Este modelo no solo busca la rentabilidad, sino el mantenimiento de una sociedad rural viva. Para Patxi, la ganadería familiar y de pequeña escala es la herramienta fundamental para cuidar el entorno y garantizar que el Pirineo no se convierta en un desierto poblacional.
Digitalización en el monte
El sector no es ajeno a la revolución digital. Patxi defiende que, para que el campo sobreviva, debe evolucionar al mismo ritmo que la sociedad. "Está cambiando el modelo de producción y el de consumo; nosotros intentamos trabajar de la forma más sencilla posible, pero aprovechando las ventajas actuales", señala.
La introducción de tecnologías como el GPS y los collares virtuales ha supuesto un antes y un después en la gestión del vacuno de carne. Estas herramientas permiten un control exhaustivo de las reses en libertad, facilitando enormemente el manejo diario y permitiendo al ganadero una conciliación que antes parecía imposible. "La tecnología hace que tu vida sea más sencilla y te ayuda a avanzar mucho", afirma el ganadero de Burguete.
Concienciación social y apoyo institucional
Sin embargo, la tecnología por sí sola no garantiza el futuro. Patxi Irigaray hace un llamamiento a la concienciación ciudadana. Es necesario que la sociedad entienda que, cuando compra producto local, está pagando también por la limpieza de los montes y la prevención de incendios.

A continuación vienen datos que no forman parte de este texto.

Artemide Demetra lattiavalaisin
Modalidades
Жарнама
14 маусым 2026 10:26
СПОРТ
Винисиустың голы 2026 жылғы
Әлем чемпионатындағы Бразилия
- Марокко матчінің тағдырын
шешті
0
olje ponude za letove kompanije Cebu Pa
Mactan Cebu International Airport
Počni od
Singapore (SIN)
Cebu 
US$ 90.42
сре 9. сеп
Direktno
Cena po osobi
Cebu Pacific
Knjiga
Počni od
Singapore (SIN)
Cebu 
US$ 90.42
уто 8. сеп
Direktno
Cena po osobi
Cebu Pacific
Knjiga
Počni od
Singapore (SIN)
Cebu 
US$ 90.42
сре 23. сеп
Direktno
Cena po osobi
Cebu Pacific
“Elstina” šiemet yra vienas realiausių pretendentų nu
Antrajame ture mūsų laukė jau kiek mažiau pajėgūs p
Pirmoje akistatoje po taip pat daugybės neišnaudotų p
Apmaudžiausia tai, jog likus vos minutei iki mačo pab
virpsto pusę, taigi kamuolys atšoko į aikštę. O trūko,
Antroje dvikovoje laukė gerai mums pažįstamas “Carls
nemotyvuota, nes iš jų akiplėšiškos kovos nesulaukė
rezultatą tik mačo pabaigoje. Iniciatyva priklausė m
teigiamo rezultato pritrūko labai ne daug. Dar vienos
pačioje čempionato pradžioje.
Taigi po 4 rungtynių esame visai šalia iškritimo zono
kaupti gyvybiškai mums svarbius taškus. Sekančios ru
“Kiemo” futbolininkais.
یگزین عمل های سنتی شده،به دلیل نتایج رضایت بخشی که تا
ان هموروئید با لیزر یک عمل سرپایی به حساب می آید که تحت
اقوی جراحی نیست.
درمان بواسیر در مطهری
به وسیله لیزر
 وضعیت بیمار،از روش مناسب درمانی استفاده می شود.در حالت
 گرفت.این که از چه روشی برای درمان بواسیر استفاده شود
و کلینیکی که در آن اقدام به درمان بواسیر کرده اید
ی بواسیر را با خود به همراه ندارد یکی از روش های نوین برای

"Hay que mantener los pueblos con vida. Todos los montes se mantienen gracias a la ganadería", reivindica con firmeza. Para el joven ganadero, este esfuerzo debe ir acompañado de un apoyo institucional y social real que facilite el camino a quienes deciden quedarse en el territorio.
Un mensaje de coraje: "Que sea valiente"
Emprender en el Pirineo requiere, por encima de todo, determinación. Patxi no endulza la realidad del sector, pero anima a las nuevas generaciones a no tener miedo al fracaso. "Que sea valiente, que si es lo que quiere, que sea valiente. Habrá muchos días grises, tal vez más que bonitos, pero si es lo que uno siente, hay que ir adelante. Siempre habrá tiempo de dar un paso atrás y hacer otras cosas".
Con testimonios como el de Patxi Irigaray, Burguete y la ganadería navarra demuestran que, con formación y valentía, el relevo generacional es una realidad capaz de transformar el sector.